### EXERCISE DIRECTIONS
In the records below, find the line containing "Soccer Caps Game". Restate it and all the lines after it exactly, and omit the rest.

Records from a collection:

━━━━━━━━━━━━━━━━━━━━

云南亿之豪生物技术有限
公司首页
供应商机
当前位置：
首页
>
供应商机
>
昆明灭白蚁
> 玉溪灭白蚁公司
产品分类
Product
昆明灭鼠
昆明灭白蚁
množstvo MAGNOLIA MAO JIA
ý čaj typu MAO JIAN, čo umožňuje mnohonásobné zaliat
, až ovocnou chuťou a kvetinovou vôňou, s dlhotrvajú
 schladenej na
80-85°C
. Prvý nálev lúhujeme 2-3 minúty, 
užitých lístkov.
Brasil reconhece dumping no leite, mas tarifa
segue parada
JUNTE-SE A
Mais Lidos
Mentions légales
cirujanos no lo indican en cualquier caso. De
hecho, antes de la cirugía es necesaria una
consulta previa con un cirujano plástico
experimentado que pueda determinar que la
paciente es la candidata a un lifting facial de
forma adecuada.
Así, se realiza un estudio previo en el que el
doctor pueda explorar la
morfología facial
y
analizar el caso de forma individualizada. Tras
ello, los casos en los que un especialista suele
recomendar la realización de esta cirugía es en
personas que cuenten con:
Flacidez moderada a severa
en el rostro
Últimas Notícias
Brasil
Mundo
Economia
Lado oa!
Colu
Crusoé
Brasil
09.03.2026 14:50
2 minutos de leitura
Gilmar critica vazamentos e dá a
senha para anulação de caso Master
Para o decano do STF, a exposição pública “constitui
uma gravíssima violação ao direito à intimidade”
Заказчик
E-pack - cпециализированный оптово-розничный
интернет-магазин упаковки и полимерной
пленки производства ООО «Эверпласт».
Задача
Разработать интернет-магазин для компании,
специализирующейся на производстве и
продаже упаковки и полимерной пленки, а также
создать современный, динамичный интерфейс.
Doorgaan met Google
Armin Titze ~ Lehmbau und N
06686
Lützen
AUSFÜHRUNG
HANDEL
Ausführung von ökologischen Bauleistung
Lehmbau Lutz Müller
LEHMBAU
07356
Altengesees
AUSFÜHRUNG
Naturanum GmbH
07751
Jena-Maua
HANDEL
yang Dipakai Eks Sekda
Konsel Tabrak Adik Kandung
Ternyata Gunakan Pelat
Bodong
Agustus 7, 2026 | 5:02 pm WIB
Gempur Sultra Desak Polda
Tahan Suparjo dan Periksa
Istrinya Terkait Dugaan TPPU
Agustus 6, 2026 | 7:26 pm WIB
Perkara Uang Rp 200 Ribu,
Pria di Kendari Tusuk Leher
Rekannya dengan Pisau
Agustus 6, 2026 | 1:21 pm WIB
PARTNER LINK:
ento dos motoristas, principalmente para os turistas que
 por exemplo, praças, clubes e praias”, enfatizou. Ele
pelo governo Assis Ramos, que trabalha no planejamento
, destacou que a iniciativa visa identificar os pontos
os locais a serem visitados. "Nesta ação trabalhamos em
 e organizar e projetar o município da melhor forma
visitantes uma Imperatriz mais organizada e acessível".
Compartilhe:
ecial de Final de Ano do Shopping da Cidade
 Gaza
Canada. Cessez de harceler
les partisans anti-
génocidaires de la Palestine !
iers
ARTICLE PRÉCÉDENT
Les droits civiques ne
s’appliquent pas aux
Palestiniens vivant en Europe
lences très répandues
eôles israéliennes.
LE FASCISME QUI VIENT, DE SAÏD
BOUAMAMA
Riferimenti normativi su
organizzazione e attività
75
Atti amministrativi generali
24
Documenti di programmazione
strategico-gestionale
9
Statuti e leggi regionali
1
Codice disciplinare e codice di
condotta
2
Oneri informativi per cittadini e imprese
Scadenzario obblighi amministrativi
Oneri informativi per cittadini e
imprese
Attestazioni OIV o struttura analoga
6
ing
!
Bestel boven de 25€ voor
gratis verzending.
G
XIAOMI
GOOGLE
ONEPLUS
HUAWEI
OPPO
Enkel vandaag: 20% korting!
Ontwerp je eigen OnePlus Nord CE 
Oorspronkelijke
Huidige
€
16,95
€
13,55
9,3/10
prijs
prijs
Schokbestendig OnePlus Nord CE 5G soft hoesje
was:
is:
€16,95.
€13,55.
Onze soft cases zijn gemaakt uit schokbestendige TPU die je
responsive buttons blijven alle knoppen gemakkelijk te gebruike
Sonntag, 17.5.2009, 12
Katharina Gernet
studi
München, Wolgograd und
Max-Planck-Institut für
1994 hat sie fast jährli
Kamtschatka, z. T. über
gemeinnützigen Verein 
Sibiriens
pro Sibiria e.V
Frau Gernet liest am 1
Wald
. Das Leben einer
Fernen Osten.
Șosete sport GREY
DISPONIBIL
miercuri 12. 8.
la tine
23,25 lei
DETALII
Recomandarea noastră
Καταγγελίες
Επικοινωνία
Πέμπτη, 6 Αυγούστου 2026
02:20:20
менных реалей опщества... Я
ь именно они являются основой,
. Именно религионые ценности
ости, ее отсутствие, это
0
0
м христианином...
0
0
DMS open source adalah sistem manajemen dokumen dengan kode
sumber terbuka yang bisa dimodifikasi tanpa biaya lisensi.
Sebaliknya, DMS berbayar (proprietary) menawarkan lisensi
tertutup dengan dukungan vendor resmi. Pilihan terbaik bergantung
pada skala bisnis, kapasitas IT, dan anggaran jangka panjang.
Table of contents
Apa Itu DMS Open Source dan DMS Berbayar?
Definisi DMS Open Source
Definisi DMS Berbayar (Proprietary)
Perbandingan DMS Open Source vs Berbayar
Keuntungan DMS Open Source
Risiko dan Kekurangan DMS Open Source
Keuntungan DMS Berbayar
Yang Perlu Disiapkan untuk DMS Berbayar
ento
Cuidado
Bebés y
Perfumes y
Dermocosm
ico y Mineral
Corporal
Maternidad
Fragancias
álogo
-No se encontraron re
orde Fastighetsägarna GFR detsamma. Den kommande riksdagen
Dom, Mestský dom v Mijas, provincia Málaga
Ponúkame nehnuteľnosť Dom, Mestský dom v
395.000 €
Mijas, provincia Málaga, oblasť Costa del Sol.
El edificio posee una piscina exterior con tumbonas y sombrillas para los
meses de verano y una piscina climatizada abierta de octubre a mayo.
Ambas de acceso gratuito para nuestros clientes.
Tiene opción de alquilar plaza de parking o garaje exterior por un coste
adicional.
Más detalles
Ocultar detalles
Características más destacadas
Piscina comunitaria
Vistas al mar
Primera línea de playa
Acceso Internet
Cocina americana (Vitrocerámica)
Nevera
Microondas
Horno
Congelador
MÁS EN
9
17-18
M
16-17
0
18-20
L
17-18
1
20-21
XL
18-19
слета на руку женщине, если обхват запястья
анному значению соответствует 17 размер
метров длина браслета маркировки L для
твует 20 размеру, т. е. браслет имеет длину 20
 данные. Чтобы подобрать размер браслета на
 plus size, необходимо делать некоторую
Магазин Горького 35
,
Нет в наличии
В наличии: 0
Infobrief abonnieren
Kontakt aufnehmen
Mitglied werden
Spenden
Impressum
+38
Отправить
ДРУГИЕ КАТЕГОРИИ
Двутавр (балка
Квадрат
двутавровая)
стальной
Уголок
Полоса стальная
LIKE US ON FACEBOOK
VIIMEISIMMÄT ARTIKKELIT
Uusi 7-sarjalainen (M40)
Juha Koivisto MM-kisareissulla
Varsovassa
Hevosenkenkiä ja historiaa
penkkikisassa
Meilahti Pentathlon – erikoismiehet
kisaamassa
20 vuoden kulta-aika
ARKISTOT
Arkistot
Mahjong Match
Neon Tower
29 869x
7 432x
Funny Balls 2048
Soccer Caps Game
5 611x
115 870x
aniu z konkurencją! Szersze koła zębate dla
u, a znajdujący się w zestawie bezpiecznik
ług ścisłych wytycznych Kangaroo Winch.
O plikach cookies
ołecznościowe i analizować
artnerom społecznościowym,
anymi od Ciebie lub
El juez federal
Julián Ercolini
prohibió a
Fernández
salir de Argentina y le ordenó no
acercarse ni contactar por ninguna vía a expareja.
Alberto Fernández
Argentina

━━━━━━━━━━━━━━━━━━━━

### SOLVED PROBLEM
Soccer Caps Game
5 611x
115 870x
aniu z konkurencją! Szersze koła zębate dla
u, a znajdujący się w zestawie bezpiecznik
ług ścisłych wytycznych Kangaroo Winch.
O plikach cookies
ołecznościowe i analizować
artnerom społecznościowym,
anymi od Ciebie lub
El juez federal
Julián Ercolini
prohibió a
Fernández
salir de Argentina y le ordenó no
acercarse ni contactar por ninguna vía a expareja.
Alberto Fernández
Argentina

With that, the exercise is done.